__ASSIGNED TASK__. In the listing below, find each line that holds "impacto" and list it.

__MATERIAL PROVIDED__.
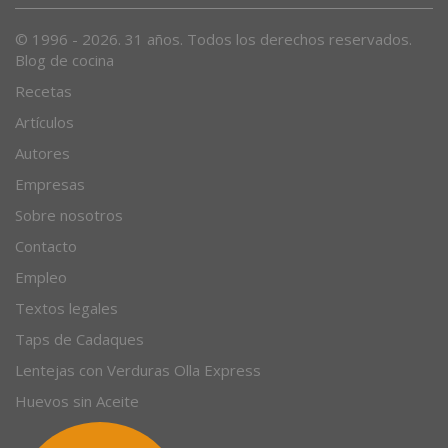
© 1996 - 2026. 31 años. Todos los derechos reservados.
Blog de cocina
Recetas
Artículos
Autores
Empresas
Sobre nosotros
Contacto
Empleo
Textos legales
Taps de Cadaques
Lentejas con Verduras Olla Express
Huevos sin Aceite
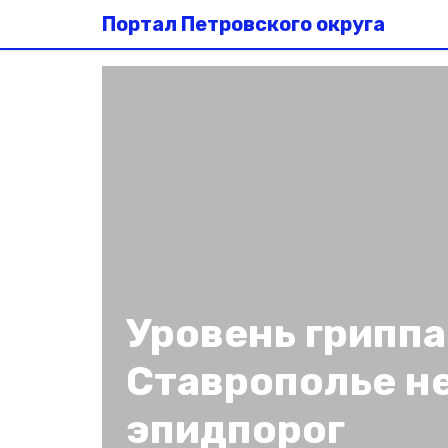
Портал Петровского округа
Уровень гриппа
Ставрополье н
эпидпорог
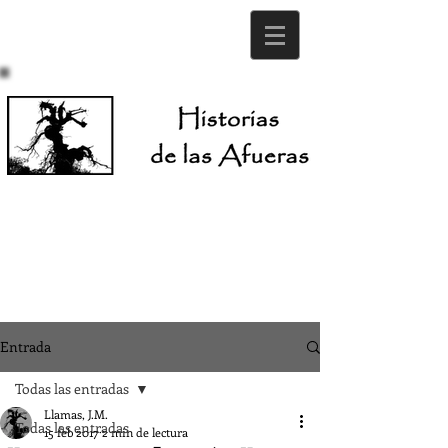
Entrada
Todas las entradas
Llamas, J.M.
Todas las entradas
15 feb 2017
2 min de lectura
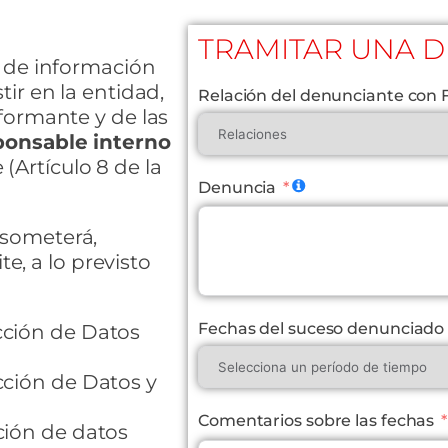
TRAMITAR UNA 
l de información
ir en la entidad,
Relación del denunciante con
formante y de las
ponsable interno
(Artículo 8 de la
Denuncia
 someterá,
te, a lo previsto
Fechas del suceso denunciado
cción de Datos
cción de Datos y
Comentarios sobre las fechas
ción de datos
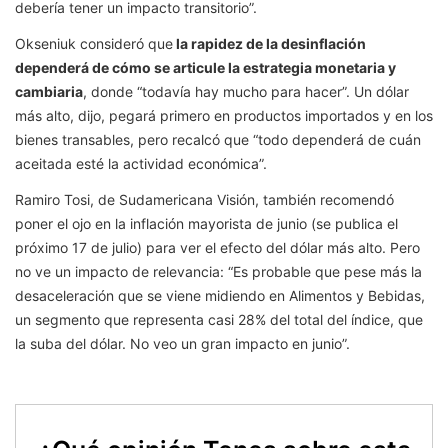
debería tener un impacto transitorio”.
Okseniuk consideró que
la rapidez de la desinflación
dependerá de cómo se articule la estrategia monetaria y
cambiaria
, donde “todavía hay mucho para hacer”. Un dólar
más alto, dijo, pegará primero en productos importados y en los
bienes transables, pero recalcó que “todo dependerá de cuán
aceitada esté la actividad económica”.
Ramiro Tosi, de Sudamericana Visión, también recomendó
poner el ojo en la inflación mayorista de junio (se publica el
próximo 17 de julio) para ver el efecto del dólar más alto. Pero
no ve un impacto de relevancia: “Es probable que pese más la
desaceleración que se viene midiendo en Alimentos y Bebidas,
un segmento que representa casi 28% del total del índice, que
la suba del dólar. No veo un gran impacto en junio”.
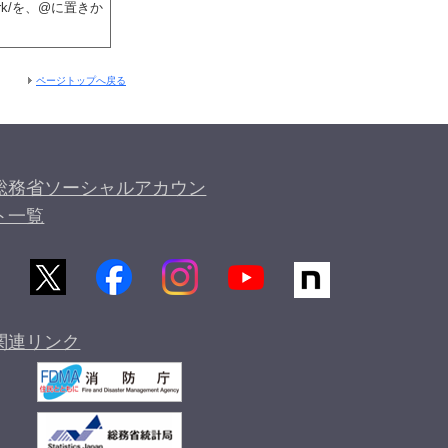
rk/を、@に置きか
ページトップへ戻る
総務省ソーシャルアカウン
ト一覧
関連リンク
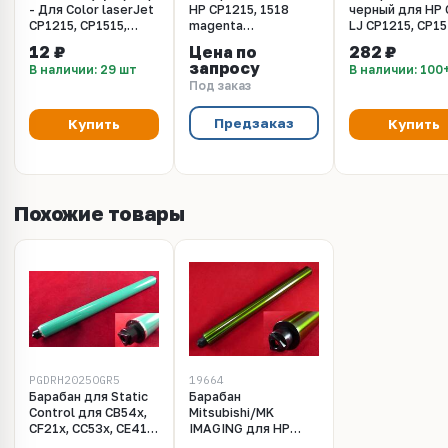
- Для Color laserJet
HP CP1215, 1518
черный для HP 
CP1215, CP1515,
magenta
LJ CP1215, CP15
CP1518, CM1300,
(малиновый) toner
CM1300, Pro CP
12 ₽
Цена по
282 ₽
CM1312, CP2020,
(40 гр - 1400 pages)
CM1415, Pro 200
запросу
В наличии: 29 шт
В наличии: 100
CP2025, CM2320,
(SSC HP1515-40B-M)
M251. Black, 55 
Под заказ
CP3525, CP4025,
Polyester Silve
CP1025
Предзаказ
Купить
Купить
Похожие товары
PGDRH2025OGR5
19664
Барабан для Static
Барабан
Control для CB54x,
Mitsubishi/MK
CF21x, CC53x, CE41x,
IMAGING для HP
CE32x, CF38x, CRG-
CB54x, CF21x, CC53x,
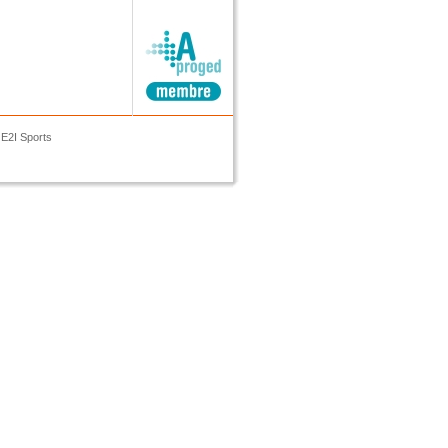
E2I Sports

__YOUR RESPONSE__.
debería tener un impacto transitorio”.
no ve un impacto de relevancia: “Es probable que pese más la
la suba del dólar. No veo un gran impacto en junio”.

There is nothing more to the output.